The best one I attended has been in Volterra, entitled “According to Pasolini” and held by Le Ariette company: saying that it changed my life is not enough. We were working to build some carts and then we were going around the small streets of Volterra by stopping and performing actions, speaking with people, reading text of Pasolini and then we were leaving again. They were magic and at the end, after all the wanderings, we reached a hill and planted crosses and on these crosses a screen showing some of Pasolini’s movies. On the evenings, it was foggy even if it was in July, the movie “Il Vangelo Secondo Matteo” has been so touching for all the public that at a point I remember Stefano – one of the more laical actors (from the Region of Emilia and from Le Ariette Company): he was running to switch off all the suspended bulbs on the grass, to show the sorrow during the scene of the death of Christ.

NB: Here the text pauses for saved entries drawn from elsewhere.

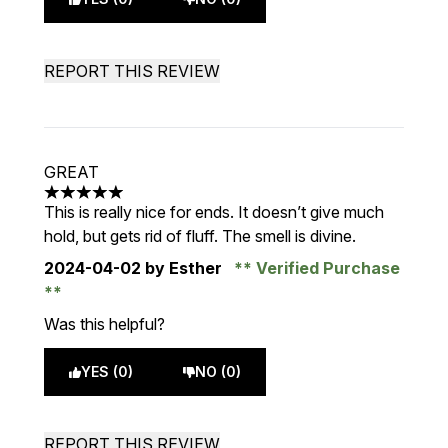
REPORT THIS REVIEW
GREAT
5 stars out of a maximum of 5
This is really nice for ends. It doesn’t give much
hold, but gets rid of fluff. The smell is divine.
2024-04-02
by Esther
Verified Purchase
Was this helpful?
YES (0)
NO (0)
REPORT THIS REVIEW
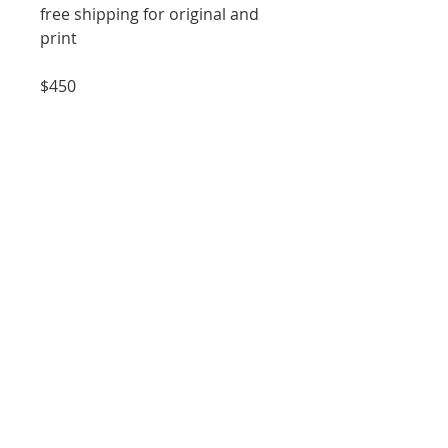
free shipping for original and
print
$450
----------------------------------
Professional Fine Art Print
11x14 inches
Signed and Numbered
Giclée Printed
$150
*room example may not show
exact scale size of print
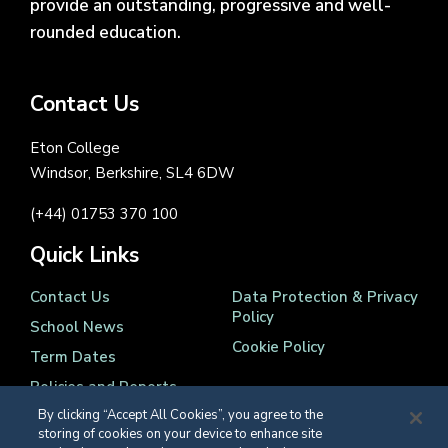
provide an outstanding, progressive and well-
rounded education.
Contact Us
Eton College
Windsor, Berkshire, SL4 6DW
(+44) 01753 370 100
Quick Links
Contact Us
Data Protection & Privacy
Policy
School News
Cookie Policy
Term Dates
Policies and Reports
By clicking “Accept All Cookies”, you agree to the
storing of cookies on your device to enhance site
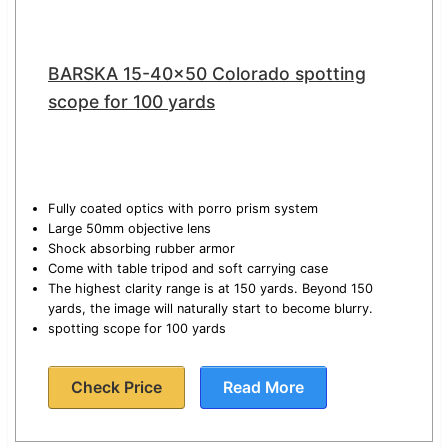
BARSKA 15-40×50 Colorado spotting
scope for 100 yards
Fully coated optics with porro prism system
Large 50mm objective lens
Shock absorbing rubber armor
Come with table tripod and soft carrying case
The highest clarity range is at 150 yards. Beyond 150
yards, the image will naturally start to become blurry.
spotting scope for 100 yards
Check Price
Read More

And now a twist of intimacy: how many houses have you changed? How many theatres have you used? How many playscripts have you written and how many would you have written? Who will have you at the end? Always Naples?

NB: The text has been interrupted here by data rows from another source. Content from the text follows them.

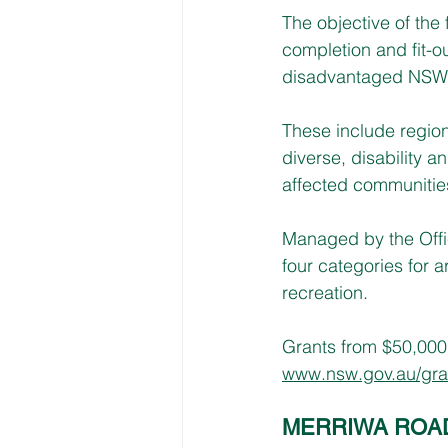
The objective of the f
completion and fit-o
disadvantaged NSW
These include regiona
diverse, disability a
affected communitie
Managed by the Offic
four categories for 
recreation.
Grants from $50,000 
www.nsw.gov.au/gran
MERRIWA ROA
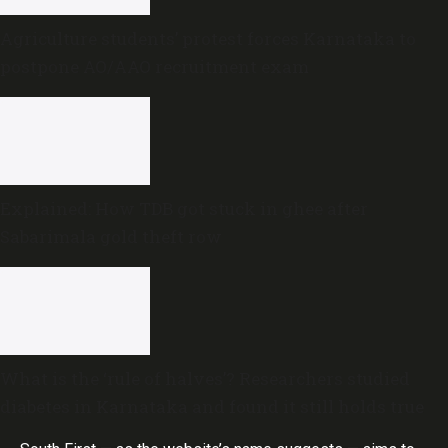
Agriculture students’ protest forces Karnataka to
postpone AO/AAO recruitment exam
Explained: How TDB got stuck in ghee after
Sabarimala gold theft row
What is the ‘rule of halves’? Researchers studied
diabetes in Karnataka and found it still holds true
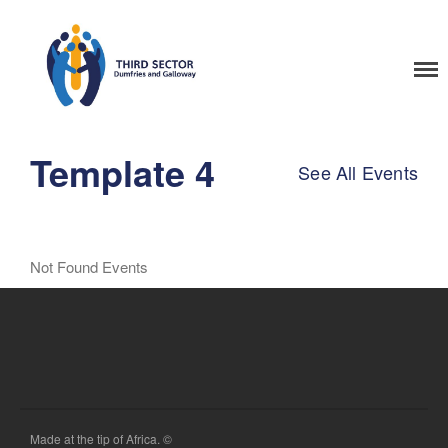
Home
Third Sector Dumfries
and Galloway Training
Template 4
See All Events
Not Found Events
Made at the tip of Africa. ©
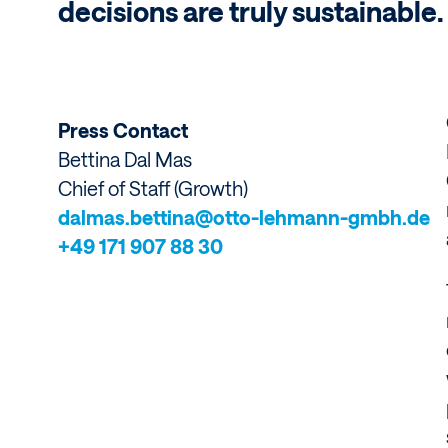
decisions are truly sustainable.
Press Contact
Bettina
Dal Mas
Chief of Staff (Growth)
dalmas.bettina@otto-lehmann-gmbh.de
+49 171 907 88 30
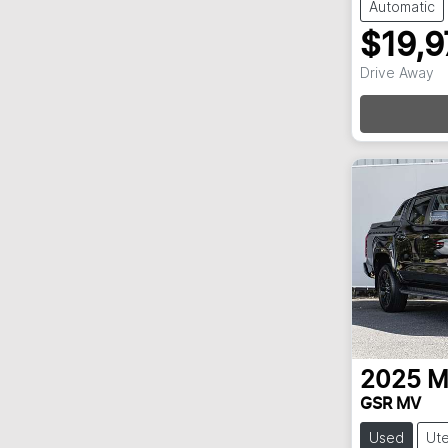
Automatic
$19,9
Loadi
Drive Away
2025
M
GSR MV
Used
Ut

I was living in a house in which sun never entered and we were having a neon switched on night and day, I had a house as a nutshell in which one night we slept in twenty, I had a house full of phantoms where I could not stay alone, many too many houses-camorra surrounded by the ugly and the evil, I had house-shelters of friends who saved my life, from which I could see domes. Maybe I had 15, maybe 20, 30 houses. The actual one is the best, you can see sea and domes, but quite often the roof is menacing to fall down. Theatres? A lot. There is one in Trieste where the sea can enter under the stage; there is one, in Umbria I guess, that looks beautiful until you discover that the stage is triangular; there is one in Mostar still having shot holes in the walls; there is Valle Occupato in Rome that is so fantastic that I could not believe it and I cannot remember the second act of my pièce because I was drunk because of sadness. I do not know how many theatres, maybe still too few. I cannot count the scripts, it would be as counting boyfriends, something that should not be done. I feel I have written all that I wanted to. Sometimes I would have done it better if I only had more time. I had also a husband for seven years, he did not let me write. In order to do so, I had to hide – I’ll turn 40 and I have to recover a lot of things. At the end who will possess me? I do not have the answer and this also frightens me a bit.

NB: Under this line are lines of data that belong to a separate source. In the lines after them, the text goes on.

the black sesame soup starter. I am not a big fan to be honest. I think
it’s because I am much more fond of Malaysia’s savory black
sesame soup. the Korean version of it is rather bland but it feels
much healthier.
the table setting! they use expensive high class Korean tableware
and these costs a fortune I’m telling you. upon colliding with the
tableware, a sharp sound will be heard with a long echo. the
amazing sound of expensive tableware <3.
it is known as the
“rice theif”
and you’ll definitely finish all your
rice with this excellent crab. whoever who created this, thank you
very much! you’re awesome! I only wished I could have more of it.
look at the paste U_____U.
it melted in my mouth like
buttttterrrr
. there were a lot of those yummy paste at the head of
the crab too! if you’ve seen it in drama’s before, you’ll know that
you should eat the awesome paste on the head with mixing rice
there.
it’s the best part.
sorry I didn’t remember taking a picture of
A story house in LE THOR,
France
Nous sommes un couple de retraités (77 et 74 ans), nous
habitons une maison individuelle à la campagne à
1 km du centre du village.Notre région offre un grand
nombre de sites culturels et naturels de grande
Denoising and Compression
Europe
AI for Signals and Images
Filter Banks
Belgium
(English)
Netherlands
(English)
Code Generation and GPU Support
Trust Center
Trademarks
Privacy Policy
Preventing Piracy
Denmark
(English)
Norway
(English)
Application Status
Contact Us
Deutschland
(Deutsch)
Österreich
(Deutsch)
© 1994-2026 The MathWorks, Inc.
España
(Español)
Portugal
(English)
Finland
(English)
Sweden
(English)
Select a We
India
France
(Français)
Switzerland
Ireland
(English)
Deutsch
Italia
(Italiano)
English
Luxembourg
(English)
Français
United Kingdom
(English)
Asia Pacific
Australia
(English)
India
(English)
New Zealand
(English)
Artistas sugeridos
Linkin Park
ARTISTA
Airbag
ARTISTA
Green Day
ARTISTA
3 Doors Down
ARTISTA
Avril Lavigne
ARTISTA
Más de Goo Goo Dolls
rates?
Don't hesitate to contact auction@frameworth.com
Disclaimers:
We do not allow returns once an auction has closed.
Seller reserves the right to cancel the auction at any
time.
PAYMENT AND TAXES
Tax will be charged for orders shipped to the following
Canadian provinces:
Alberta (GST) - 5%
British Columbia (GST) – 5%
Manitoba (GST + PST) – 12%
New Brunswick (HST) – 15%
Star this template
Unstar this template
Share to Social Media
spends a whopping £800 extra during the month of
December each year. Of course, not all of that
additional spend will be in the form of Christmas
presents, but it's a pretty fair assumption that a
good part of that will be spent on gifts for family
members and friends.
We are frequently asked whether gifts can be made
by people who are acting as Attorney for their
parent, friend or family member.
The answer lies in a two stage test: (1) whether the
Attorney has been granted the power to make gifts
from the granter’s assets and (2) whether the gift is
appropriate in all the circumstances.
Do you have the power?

We’ve published a fresh Sara’s short story (Camilla Suarez) here


*La danse des amants is among the original pièces which won the residence at Cantieri Campsirago Residenze and will debut on June 29 in the abandoned city of Consonno, Brianza, Lombardy Region, within the frame of Festival Il Giardino delle Esperidi. Taverna Est Teatro opened a crowdfunding campaign for it.

[1] Minimal women is the mimic of a small collection of stories with a similar title that Sara Sole edited for Edizioni Il Cerriglio, the first place in which we acted as cultural agit-props in the 90s. She was leading a theatre workshop and I was leading a poetry one; we also had helped the boys of the poor district in which Il Cerriglio was based to do their homework.

[2] Califfo is the nickname of a famous singer from Rome, Franco Califano and “tutto il resto è noia” is one of his more celebrated verses among his songs.

[3] Asilo Filangieri is an empty municipal Building that would have been serving as a Culture Forum. Some theatre workers and artists took over it by placing one of the most fascinating performance stage, following the lines of Teatro Valle Occupato in Rome. Mercadante is a public theatre in Naples.